Bisnis.com, JAKARTA - Survei menunjukan bahwa China hampir mencapai target pertumbuhan ekonomi sebesar 5 persen walaupun sedang menghadapi krisis properti yang dapat meningkatkan risiko gagalnya pencapaian target tersebut.
Perkiraan median dalam survei Bloomberg terhadap 78 ekonom menunjukan bahwa perekonomian diproyeksikan tumbuh sebesar 5 persen pada 2023. Data tersebut menurun 10 basis poin (bps) dari survei sebelumnya, dan menyebutkan bahwa properti menjadi tantangan terbesar bagi China.
“Sektor real estat akan terus berada di bawah tekanan yang meningkat” jelas Analis di perusahaan investasi yang berbasis di Hong Kong, Poseidon Partner, meskipun pemerintah baru-baru ini berupaya mendukung properti, seperti dikutip dari Bloomberg, Rabu (27/9/2023).
Survei dari para ekonom juga bertepatan dengan penelitian baru dari Bloomberg Economics yang menunjukan bahwa pertumbuhan ekonomi sekitar 5 persen masih mungkin dicapai, walaupun bukan sebuah kepastian.
Kemudian, dari survei tersebut diperkirakan kemungkinan terjadinya perlambatan atau pencapaian di bawah target (undershoot) sebesar 18 persen.
Ekonom Chang Shu dan Andrej Sokol dalam laporannya pada Selasa (26/9) mengatakan bahwa hambatan dari lesunya sektor properti, rapuhnya sentimen dan meluasnya tekanan utang di sektor korporasi dapat memperlambat laju pertumbuhan ekonomi. Mereka juga memperkirakan bahwa produk domestik bruto (PDB) akan meningkat 5,4 persen tahun ini.
Baca Juga
Di lain sisi, HSBC Holdings Plc, Morgan Stanley dan Citigroup Inc., sudah memproyeksi bahwa pertumbuhan China pada 2023 berada di bawah 5 persen. Sedangkan HSBC memangkas perkiraannya pada minggu ini menjadi 4,9 persen, dari yang sebelumnya 5,3 persen.
Sebagai catatan, data dari Agustus 2023 menunjukan penurunan ekspor yang melandai, survei resmi aktivitas manufaktur mendekati garis yang menunjukan ekspansi dan kredit tumbuh lebih dari perkiraan, yang mungkin menunjukkan stabilitas permintaan kredit perumahan, saat otoritas bekerja untuk memperkuat pasar real estat.

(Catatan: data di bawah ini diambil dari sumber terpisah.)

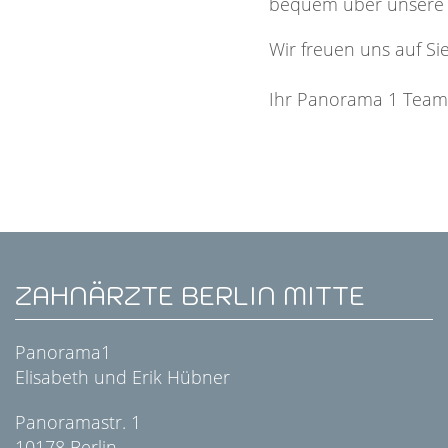
bequem über unser
Wir freuen uns auf Si
Ihr Panorama 1 Tea
ZAHNÄRZTE BERLIN MITTE
Panorama1
Elisabeth und Erik Hübner
Panoramastr. 1
10178 Berlin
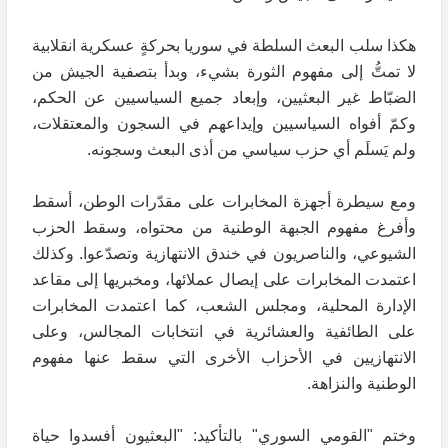
هكذا سلب البعث السلطة في سوريا بحركةٍ عسكرية انقلابية
لا تمتُّ إلى مفهوم الثورة بشيء، وبدأ بتصفية الجيش من
الضبّاط غير البعثيين، وإبعاد جميع السياسيين عن الحكم،
وكمّ أفواه السياسيين وإيداعهم في السجون والمعتقلات،
ولم يَسلَم أي حزب سياسي من أذى البعث وسجونه.
ومع سيطرة أجهزة المخابرات على مقدّرات الوطن، أسقط
وأفرغ مفهوم الجبهة الوطنية من محتواه، وسقط الحزب
الشيوعي، والناصريون في خندق الانتهازية وتصدّعوا. وكذلك
اعتمدت المخابرات على إيصال عملائها، ومخبريها إلى مقاعد
الإدارة المحلية، ومجلس الشعب، كما اعتمدت المخابرات
على الطائفية والعشائرية في انتخابات المجالس، وعلى
الانتهازيين في الأحزاب الأخرى التي سقط عنها مفهوم
الوطنية والنزاهة.
وختم "القومي السوري" بالتأكيد: "البعثيون أفسدوا حياة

Kemudian, Menurut data Bloomberg Economics, data-data tersebut telah meningkatkan kemungkinan bahwa China mencapai target pertumbuhan ekonomi dari 68 persen pada Juli 2023 menjadi lebih dari 75 persen pada Agustus 2023.
Namun, ketidakpastian juga masih ada terutama jika menyangkut dengan pasar perumahan. Data penjualan rumah menunjukkan bahwa reli perumahan di kota-kota terbesar negara tersebut telah kehilangan momentumnya.
Dari survei terpisah, para ekonom menilai bahwa krisis properti sejauh ini menjadi tantangan terbesar bagi China. Sebanyak 17 dari 21 ekonom yang disurvei Bloomberg menyebut real estat sebagai isu utama. Tiga responden kemudian menyebutkan perlambatan ekonomi, dan responden lainnya menyebutkan krisis kepercayaan dalam negeri.
Kemudian, ketika ditanya mengenai merosotnya penjualan rumah yang sedang berlangsung, 15 dari 21 ekonom dalam survei mengatakan bahwa mereka berpendapat pembelian rumah akan terus menurun, setidaknya hingga awal 2024.
Mantan penasihat bank sentral China (PBOC), Li Daokui, berpendapat bahwa pasar properti bisa memakan waktu hingga satu tahun untuk pulih. Ia juga mendesak China untuk berbuat lebih banyak, untuk mendorong pemberian pinjaman kepada para pengembang untuk menghentikan meluasnya kegagalan pembayaran.
"Tekanan dari sektor properti belum sepenuhnya mereda, sementara ketidakstabilan eksternal akan berlanjut untuk beberapa waktu,” jelas ekonom HSBC, termasuk Jing Liu.
Menurut ekonom HSBC, untuk mencegah memperburuk ketidakseimbangan struktural, para pembuat kebijakan sedang menghindari kebijakan yang bersifat ‘terburu-buru’.
Meskipun demikian, mereka berpendapat bahwa langkah-langkah dukungan fiskal dan moneter terus dilaksanakan, namun mungkin memerlukan waktu untuk memberikan dampak yang lebih besar.